• _WHAT YOU HAVE TO DO_
Pictures excluded, reproduce exactly the lines below from the one with "9000 photos de chantiers !" through the one with "Me connecter", both included.

───── SUPPLIED ENTRIES

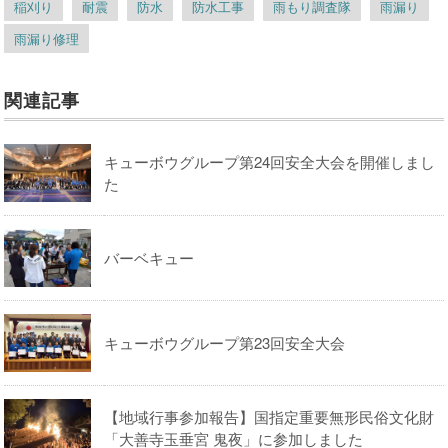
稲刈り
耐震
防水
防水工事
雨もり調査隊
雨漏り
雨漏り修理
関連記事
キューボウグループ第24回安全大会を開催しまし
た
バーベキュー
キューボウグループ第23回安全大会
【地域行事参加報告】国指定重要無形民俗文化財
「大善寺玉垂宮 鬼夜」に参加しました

──────────
───── SUPPLIED ENTRIES

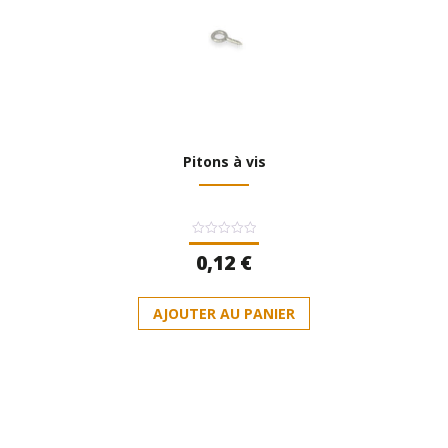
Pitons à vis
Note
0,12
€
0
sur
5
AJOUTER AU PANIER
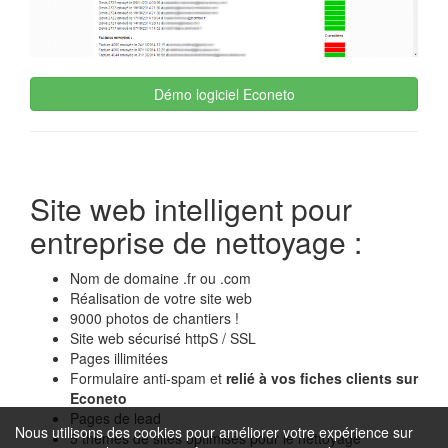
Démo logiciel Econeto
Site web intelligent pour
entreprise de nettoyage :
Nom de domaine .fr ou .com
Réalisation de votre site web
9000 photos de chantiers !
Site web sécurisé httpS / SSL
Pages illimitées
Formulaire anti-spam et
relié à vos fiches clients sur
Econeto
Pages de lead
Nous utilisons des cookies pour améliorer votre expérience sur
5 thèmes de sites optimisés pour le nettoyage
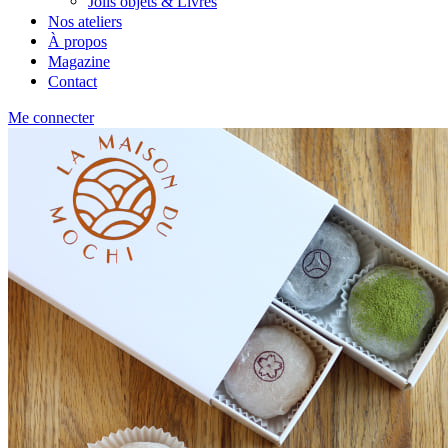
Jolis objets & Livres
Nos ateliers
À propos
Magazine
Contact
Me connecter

──────────

• _SOLUTION TO THE PROBLEM_
9000 photos de chantiers !
Site web sécurisé httpS / SSL
Pages illimitées
Formulaire anti-spam et
relié à vos fiches clients sur
Econeto
Pages de lead
Nous utilisons des cookies pour améliorer votre expérience sur
5 thèmes de sites optimisés pour le nettoyage
Jolis objets & Livres
Nos ateliers
À propos
Magazine
Contact
Me connecter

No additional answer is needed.